··· Records for the exercise ···

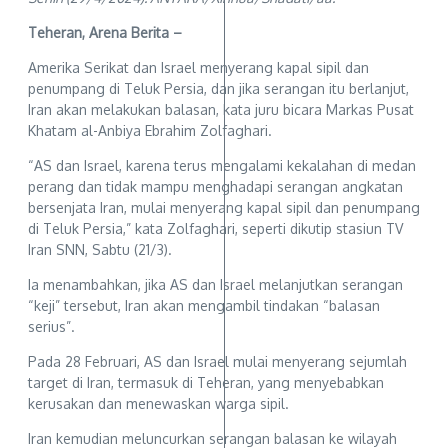
Teheran, Arena Berita –
Amerika Serikat dan Israel menyerang kapal sipil dan
penumpang di Teluk Persia, dan jika serangan itu berlanjut,
Iran akan melakukan balasan, kata juru bicara Markas Pusat
Khatam al-Anbiya Ebrahim Zolfaghari.
“AS dan Israel, karena terus mengalami kekalahan di medan
perang dan tidak mampu menghadapi serangan angkatan
bersenjata Iran, mulai menyerang kapal sipil dan penumpang
di Teluk Persia,” kata Zolfaghari, seperti dikutip stasiun TV
Iran SNN, Sabtu (21/3).
Ia menambahkan, jika AS dan Israel melanjutkan serangan
“keji” tersebut, Iran akan mengambil tindakan “balasan
serius”.
Pada 28 Februari, AS dan Israel mulai menyerang sejumlah
target di Iran, termasuk di Teheran, yang menyebabkan
kerusakan dan menewaskan warga sipil.
Iran kemudian meluncurkan serangan balasan ke wilayah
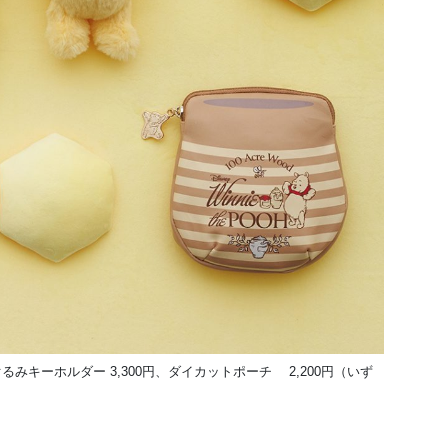
ぬいぐるみキーホルダー 3,300円、ダイカットポーチ 2,200円（いず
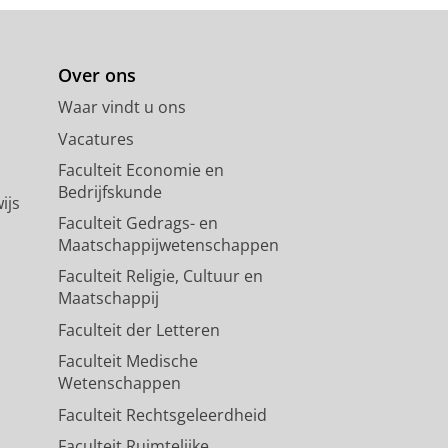
Over ons
Waar vindt u ons
Vacatures
Faculteit Economie en
Bedrijfskunde
ijs
Faculteit Gedrags- en
Maatschappijwetenschappen
Faculteit Religie, Cultuur en
Maatschappij
Faculteit der Letteren
Faculteit Medische
Wetenschappen
Faculteit Rechtsgeleerdheid
Faculteit Ruimtelijke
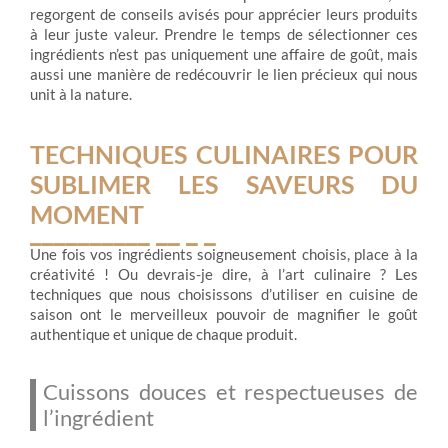
regorgent de conseils avisés pour apprécier leurs produits
à leur juste valeur. Prendre le temps de sélectionner ces
ingrédients n’est pas uniquement une affaire de goût, mais
aussi une manière de redécouvrir le lien précieux qui nous
unit à la nature.
TECHNIQUES CULINAIRES POUR
SUBLIMER LES SAVEURS DU
MOMENT
Une fois vos ingrédients soigneusement choisis, place à la
créativité ! Ou devrais-je dire, à l’art culinaire ? Les
techniques que nous choisissons d’utiliser en cuisine de
saison ont le merveilleux pouvoir de magnifier le goût
authentique et unique de chaque produit.
Cuissons douces et respectueuses de
l’ingrédient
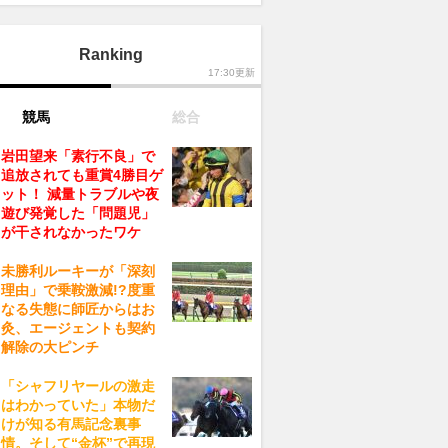
Ranking
17:30更新
競馬
総合
岩田望来「素行不良」で
追放されても重賞4勝目ゲ
ット！ 減量トラブルや夜
遊び発覚した「問題児」
が干されなかったワケ
未勝利ルーキーが「深刻
理由」で乗鞍激減!?度重
なる失態に師匠からはお
灸、エージェントも契約
解除の大ピンチ
「シャフリヤールの激走
はわかっていた」本物だ
けが知る有馬記念裏事
情。そして“金杯”で再現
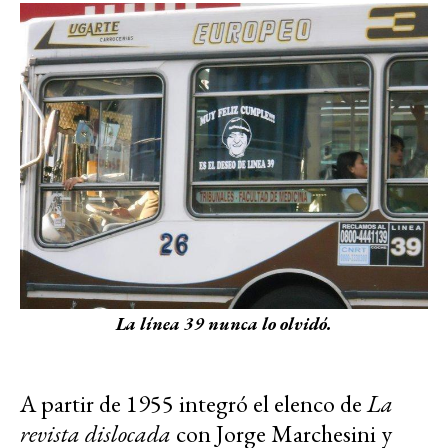
La línea 39 nunca lo olvidó.
A partir de 1955 integró el elenco de
La
revista dislocada
con Jorge Marchesini y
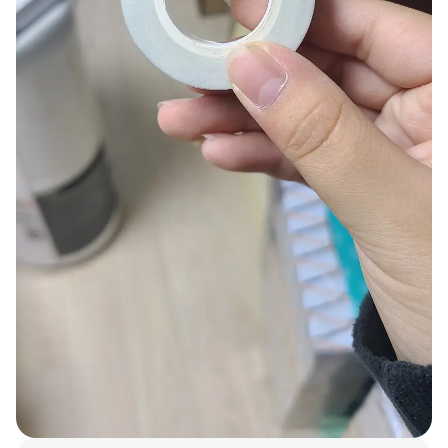
スマホ
リビング
ファブリック
アウター
パンツ
法被/ロー
スポーツ
ブ
キッズ
カラー
ペット
フレーム
会員登録
ログイン
袖タイプ
人気ブランド
1：1お問い合わせ
袖なし
GILDAN
半袖
Champion
カスタマーセンタ
長袖
AAA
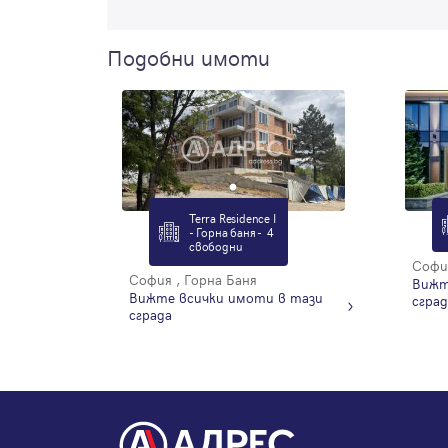
Подобни имоти
Terra Residence I
- Горна баня - 4
свободни
София
София , Горна Баня
Вижт
Вижте всички имоти в тази
сград
сграда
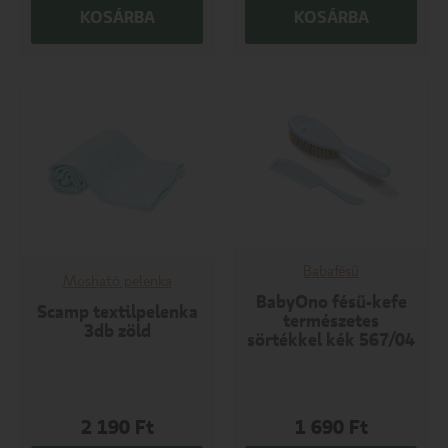
KOSÁRBA
KOSÁRBA
Babafésű
Mosható pelenka
BabyOno fésű-kefe
Scamp textilpelenka
természetes
3db zöld
sörtékkel kék 567/04
2 190
Ft
1 690
Ft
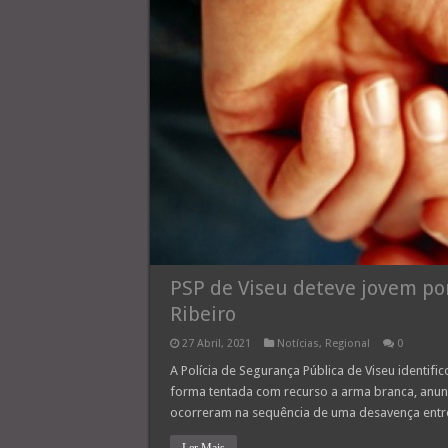
PSP de Viseu deteve jovem po
Ribeiro
27 Abril, 2021
Notícias
,
Regional
0
A Polícia de Segurança Pública de Viseu identif
forma tentada com recurso a arma branca, anunc
ocorreram na sequência de uma desavença entre t
Ler Mais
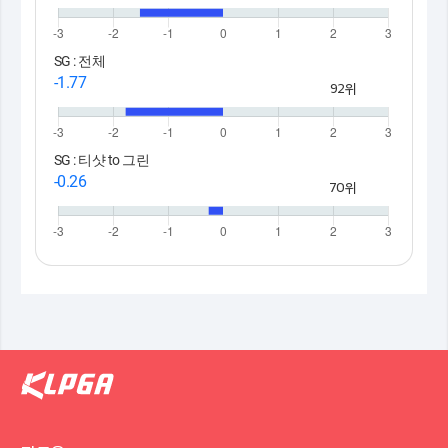
SG : 전체
-1.77
92위
SG : 티샷 to 그린
-0.26
70위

···

What the task requires: Set the data above down again exactly as given, with no pictures.

Exercise solution:
Teheran, Arena Berita –
Amerika Serikat dan Israel menyerang kapal sipil dan
penumpang di Teluk Persia, dan jika serangan itu berlanjut,
Iran akan melakukan balasan, kata juru bicara Markas Pusat
Khatam al-Anbiya Ebrahim Zolfaghari.
“AS dan Israel, karena terus mengalami kekalahan di medan
perang dan tidak mampu menghadapi serangan angkatan
bersenjata Iran, mulai menyerang kapal sipil dan penumpang
di Teluk Persia,” kata Zolfaghari, seperti dikutip stasiun TV
Iran SNN, Sabtu (21/3).
Ia menambahkan, jika AS dan Israel melanjutkan serangan
“keji” tersebut, Iran akan mengambil tindakan “balasan
serius”.
Pada 28 Februari, AS dan Israel mulai menyerang sejumlah
target di Iran, termasuk di Teheran, yang menyebabkan
kerusakan dan menewaskan warga sipil.
Iran kemudian meluncurkan serangan balasan ke wilayah
ぬいぐるみキーホルダー 3,300円、ダイカットポーチ 2,200円（いず
Over ons
Waar vindt u ons
Vacatures
Faculteit Economie en
Bedrijfskunde
ijs
Faculteit Gedrags- en
Maatschappijwetenschappen
Faculteit Religie, Cultuur en
Maatschappij
Faculteit der Letteren
Faculteit Medische
Wetenschappen
Faculteit Rechtsgeleerdheid
Faculteit Ruimtelijke
regorgent de conseils avisés pour apprécier leurs produits
à leur juste valeur. Prendre le temps de sélectionner ces
ingrédients n’est pas uniquement une affaire de goût, mais
aussi une manière de redécouvrir le lien précieux qui nous
unit à la nature.
TECHNIQUES CULINAIRES POUR
SUBLIMER LES SAVEURS DU
MOMENT
Une fois vos ingrédients soigneusement choisis, place à la
créativité ! Ou devrais-je dire, à l’art culinaire ? Les
techniques que nous choisissons d’utiliser en cuisine de
saison ont le merveilleux pouvoir de magnifier le goût
authentique et unique de chaque produit.
Cuissons douces et respectueuses de
l’ingrédient
Ranking
17:30更新
競馬
総合
岩田望来「素行不良」で
追放されても重賞4勝目ゲ
ット！ 減量トラブルや夜
遊び発覚した「問題児」
が干されなかったワケ
未勝利ルーキーが「深刻
理由」で乗鞍激減!?度重
なる失態に師匠からはお
灸、エージェントも契約
解除の大ピンチ
「シャフリヤールの激走
はわかっていた」本物だ
けが知る有馬記念裏事
情。そして“金杯”で再現
La línea 39 nunca lo olvidó.
A partir de 1955 integró el elenco de
La
revista dislocada
con Jorge Marchesini y
スマホ
リビング
ファブリック
アウター
パンツ
法被/ロー
スポーツ
ブ
キッズ
カラー
ペット
フレーム
会員登録
ログイン
袖タイプ
人気ブランド
1：1お問い合わせ
袖なし
GILDAN
半袖
Champion
カスタマーセンタ
長袖
AAA
Подобни имоти
Terra Residence I
- Горна баня - 4
свободни
София
София , Горна Баня
Вижт
Вижте всички имоти в тази
сград
сграда
KOSÁRBA
KOSÁRBA
Babafésű
Mosható pelenka
BabyOno fésű-kefe
Scamp textilpelenka
természetes
3db zöld
sörtékkel kék 567/04
2 190
Ft
1 690
Ft
PSP de Viseu deteve jovem po
Ribeiro
27 Abril, 2021
Notícias
,
Regional
0
A Polícia de Segurança Pública de Viseu identif
forma tentada com recurso a arma branca, anunc
ocorreram na sequência de uma desavença entre t
Ler Mais
SG : 전체
-1.77
92위
SG : 티샷 to 그린
-0.26
70위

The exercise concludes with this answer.